C’est aux alentours de 17h30 que la Commission électorale nationale indépendante (CENI) a rendu son verdict au Palais des Congrès de Niamey, mardi 23 février 2021. « Les voix obtenues valides se répartissent comme suit, entre les 2 candidats en compétition pour ce second tour. Monsieur Mohamed Bazoum 2.501.459 voix soit 55,75%. Monsieur Mahamane Ousmane, 1.985.736 soit 44,25% » a déclaré Issaka Souna, le président de la Céni. Le taux de participation relevé lors du second tour de cette élection présidentielle de dimanche 21 février 2021 s’établit à 62,91%, selon la CENI.
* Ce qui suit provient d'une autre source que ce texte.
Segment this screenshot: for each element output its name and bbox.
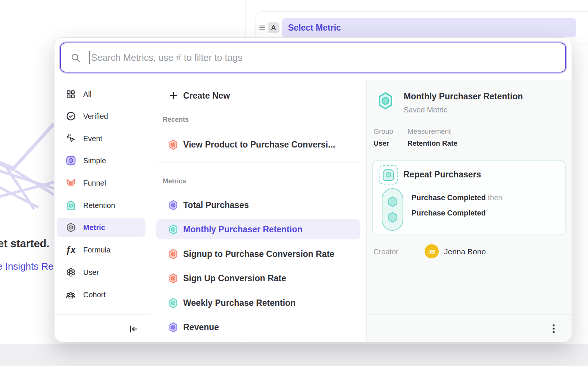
select-metric-label: Select Metric xyxy=(288,23,341,33)
formula-fx-icon: ƒx xyxy=(66,245,76,255)
metric-item-label: Total Purchases xyxy=(183,200,249,210)
results-list: Create New Recents View Product to Purch… xyxy=(150,80,366,342)
sidebar-item-label: Simple xyxy=(83,156,106,165)
event-hexagon-icon xyxy=(388,212,397,223)
sidebar-footer xyxy=(54,314,150,342)
measurement-value: Retention Rate xyxy=(407,139,457,148)
event-metric-icon xyxy=(169,200,178,210)
row-letter-badge: A xyxy=(268,22,279,33)
cohort-people-icon xyxy=(66,290,76,300)
retention-metric-icon xyxy=(169,224,178,235)
detail-subtitle: Saved Metric xyxy=(404,106,447,114)
sidebar-item-funnel[interactable]: Funnel xyxy=(57,173,146,193)
sidebar-item-user[interactable]: User xyxy=(57,263,146,282)
metric-item[interactable]: Revenue xyxy=(156,317,360,337)
metrics-header: Metrics xyxy=(163,177,186,185)
metric-item-label: Sign Up Conversion Rate xyxy=(183,273,286,283)
saved-cohort-icon xyxy=(379,165,398,184)
detail-title: Monthly Purchaser Retention xyxy=(404,92,523,102)
retention-arch-icon xyxy=(66,201,76,211)
drag-handle-icon[interactable] xyxy=(259,24,266,31)
sidebar-item-verified[interactable]: Verified xyxy=(57,106,146,126)
retention-metric-icon xyxy=(169,298,178,308)
sidebar-item-simple[interactable]: Simple xyxy=(57,151,146,170)
step-connector: then xyxy=(488,193,503,202)
metric-definition-card: Repeat Purchasers Purchase Completed the… xyxy=(372,160,566,235)
grid-icon xyxy=(66,89,76,99)
sidebar-item-formula[interactable]: ƒx Formula xyxy=(57,240,146,260)
creator-name: Jenna Bono xyxy=(444,247,486,256)
event-metric-icon xyxy=(169,322,178,332)
sidebar-item-retention[interactable]: Retention xyxy=(57,196,146,215)
event-hexagon-icon xyxy=(388,196,397,207)
metric-detail-panel: Monthly Purchaser Retention Saved Metric… xyxy=(366,80,572,342)
group-value: User xyxy=(373,139,389,148)
collapse-panel-icon[interactable] xyxy=(128,324,139,334)
user-flower-icon xyxy=(66,267,76,277)
sidebar-item-label: Retention xyxy=(83,201,115,210)
select-metric-field[interactable]: Select Metric xyxy=(282,18,576,37)
metric-item-selected[interactable]: Monthly Purchaser Retention xyxy=(156,219,360,239)
sidebar-item-all[interactable]: All xyxy=(57,84,146,104)
search-input[interactable] xyxy=(90,52,556,63)
plus-icon xyxy=(169,91,178,100)
measurement-label: Measurement xyxy=(407,127,451,136)
creator-avatar: JB xyxy=(425,244,439,258)
sidebar-item-label: All xyxy=(83,90,91,99)
metric-item[interactable]: Signup to Purchase Conversion Rate xyxy=(156,244,360,264)
sidebar-item-event[interactable]: Event xyxy=(57,129,146,148)
detail-footer xyxy=(367,314,572,342)
background-bottom-strip xyxy=(0,344,588,366)
filter-sidebar: All Verified Event xyxy=(54,80,150,342)
funnel-metric-icon xyxy=(169,140,178,150)
sidebar-item-label: Formula xyxy=(83,246,110,254)
funnel-metric-icon xyxy=(169,273,178,283)
metric-item-label: Weekly Purchase Retention xyxy=(183,298,295,308)
recent-item-label: View Product to Purchase Conversi... xyxy=(183,140,335,150)
sidebar-item-label: Cohort xyxy=(83,291,106,299)
sidebar-item-cohort[interactable]: Cohort xyxy=(57,285,146,304)
search-field-wrap[interactable] xyxy=(60,43,566,72)
cursor-click-icon xyxy=(66,134,76,144)
metric-picker-modal: All Verified Event xyxy=(54,37,572,342)
definition-step-2: Purchase Completed xyxy=(412,209,486,217)
sidebar-item-label: Event xyxy=(83,134,102,143)
sidebar-item-metric[interactable]: Metric xyxy=(57,218,146,237)
search-icon xyxy=(71,53,81,63)
group-label: Group xyxy=(373,127,393,136)
definition-name: Repeat Purchasers xyxy=(403,170,481,180)
list-divider xyxy=(156,162,360,162)
create-new-label: Create New xyxy=(183,91,230,101)
metric-item[interactable]: Total Purchases xyxy=(156,195,360,215)
background-report-link-fragment[interactable]: e Insights Re xyxy=(0,261,54,272)
sidebar-item-label: Metric xyxy=(83,223,105,232)
recent-item[interactable]: View Product to Purchase Conversi... xyxy=(156,134,360,155)
create-new-button[interactable]: Create New xyxy=(156,86,360,106)
sidebar-item-label: User xyxy=(83,268,99,277)
sidebar-item-label: Funnel xyxy=(83,179,106,187)
metric-item[interactable]: Sign Up Conversion Rate xyxy=(156,268,360,288)
definition-step-1: Purchase Completed then xyxy=(412,193,502,202)
background-heading-fragment: et started. xyxy=(0,238,50,250)
metric-hexagon-icon xyxy=(66,223,76,233)
metric-item-label: Revenue xyxy=(183,322,219,332)
metric-item-label: Monthly Purchaser Retention xyxy=(183,224,302,235)
simple-hexagon-icon xyxy=(66,156,76,166)
kebab-menu-icon[interactable] xyxy=(548,323,559,334)
recents-header: Recents xyxy=(163,116,189,124)
decorative-chart-lines xyxy=(0,123,54,220)
event-sequence-capsule xyxy=(382,188,403,231)
retention-metric-icon-large xyxy=(378,92,393,109)
metric-item[interactable]: Weekly Purchase Retention xyxy=(156,293,360,313)
creator-label: Creator xyxy=(373,248,398,256)
funnel-icon xyxy=(66,178,76,188)
verified-badge-icon xyxy=(66,111,76,121)
search-bar xyxy=(59,41,567,74)
funnel-metric-icon xyxy=(169,249,178,259)
sidebar-item-label: Verified xyxy=(83,112,108,121)
metric-item-label: Signup to Purchase Conversion Rate xyxy=(183,249,334,259)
« La Commission électorale nationale indépendante a organisé ce second tour qui s’est déroulé dans l’ensemble dans la paix, la transparence, la quiétude sociale, en dépit des difficultés sécuritaires et sanitaires », s’est félicité le président de la CENI. Ce point de vue est loin d’être partagé par l’opposition.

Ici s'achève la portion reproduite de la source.